BILLY MORRISON AND DAVE NAVARRO RAISE MONEY AND AWARENESS WITH ABOVE GROUND REVIEW+PHOTOS: ABOVE GROUND @ THE BELASCO THEATER 4/16/18
LOS ANGELES, CA- It was a Monday night in downtown Los Angeles and the line outside of the Belasco Theater stretched down the street to the corner of Hill and West 11th. Fans have queued up to catch a special charity evening called Above Ground.
It was a night that featured the talents of Dave Navarro, Billy Morrison, Mark McGrath, Dr. Drew, and Steve-O, just to name a few, all with the goal of raising awareness and money for MusiCares, an organization that fosters funds for mental health and treatment.
To date, the organization has successfully raised approximately 7 million dollars a year through outreach, fundraisers, and live, all-star concerts just like the one being held at The Belasco. In all, MusiCares has raised an astonishing one-hundred million through its charity work and its partnership with the Grammy Foundation.

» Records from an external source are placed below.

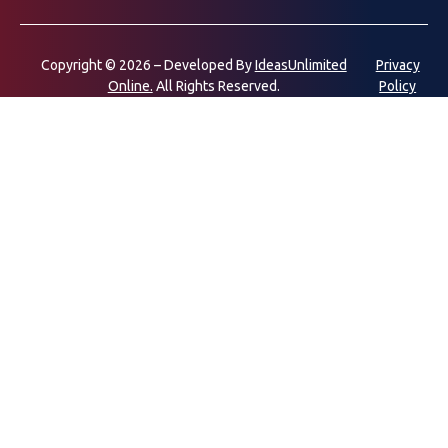
Copyright © 2026 – Developed By
IdeasUnlimited
Privacy
Online.
All Rights Reserved.
Policy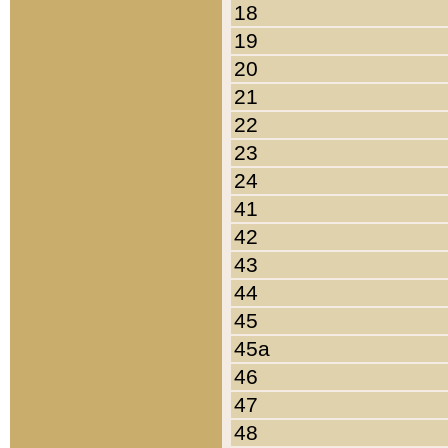
18
19
20
21
22
23
24
41
42
43
44
45
45a
46
47
48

Inside, the driving duo behind Above Ground, Dave Navarro (Jane’s Addiction) and Billy Morrison (guitarist for Billy Idol and Royal Machines and has previously been a member of The Cult and Stimulator), are talking with press in front of a wall mural of Any Warhol’s most recognizable art work and a statue of the legend himself.

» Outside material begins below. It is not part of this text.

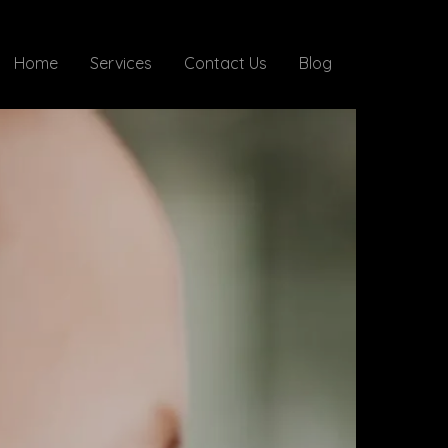
Home
Services
Contact Us
Blog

For Navarro, this event hits a personal note:
“I’ve just lost a lot of friends to suicide, and depression, and mental illness, and I myself have struggled with depression for many, many years. Giving back is the only solution for someone like me.”
“I’ve always felt that the way I grew up is quite common – you get told to buck up. Pull yourself together. You’re not sad, you’re just bored. Go join the army. And so Dave and my position is to raise awareness that asking for help is the real strength and maybe kids out there who are fans will say well if they can do it…that’s the whole point of this.”
Inside, the crowd has amassed and is treated to a high energy, collaborative show filled with dozens of notable acts including Billy Idol, Billy Duffy from the Cult, Mark McGrath of Sugar Ray, Corey Taylor of Slipknot, Steve Stevens, an adrenaline-filled performance by Donavan Leitch of Camp Freddy, and Jessie Hughes of Eagles of Death Metal pimping the reddest suit ever seen on the stage at The Belasco.
The extremely talented collective of musicians provided those in attendance with a one-two punch of musical distinction by performing two seminal albums in their entirety: “Kings Of The Wild Frontier” by Adam and The Ants and “The Velvet Underground & Nico” by Lou Reed and The Velvet Underground.
The intermission was hosted by Dr. Drew Pinsky and Steve-O [accompanied by a service dog he rescued in Peru] as they auctioned off various memorabilia including autographed boxing gloves worn by Oscar De La Hoya that went for $550 and an Andy Warhol screenprint of Marilyn Monroe that garnered $1,800.
And it wouldn’t be an appearance by Steve-O of Jackass fame if he didn’t perform a stunt. In this case, he had his hair set on fire to explosive applause. Oh, Steve-O.
Steve-O, who has been clean for a decade now, shared a funny-not-so-funny story about how he once was so messed up that he visited his dealer who was shooting liquid heroin. The dealer popped a vein in his neck and splattered blood all over some powder cocaine and Steve-O still snorted it – fresh dealer blood and all. The audience laughed because tragedy plus time equals comedy, but it’s still a warning to all those suffering from drug addiction. It’s a shit show.
That is is why MusiCares and Above ground is so important to the music community suffering from drug addiction and it’s terrible and detrimental results. They both give a voice, resources, and money to fight a plague destroying people in the worst way.
Dr. Drew said it best: MusiCares and Above Ground “are the model for how to do it for the rest of the Nation.”
They are approaching musicians and families dealing with the ravages of drug addiction in an accessible and welcoming way. They are saying that an addict doesn’t have to feel ashamed to be fucked up and there are people who want to help. It’s a health issue and music can bring together the art, information, and resources to fight back.
“It’s important to spread the word that it’s ok to ask for help, and that’s what we want to do.”
Wise words from an artist who has experienced and seen his fair share of pain in music and in life.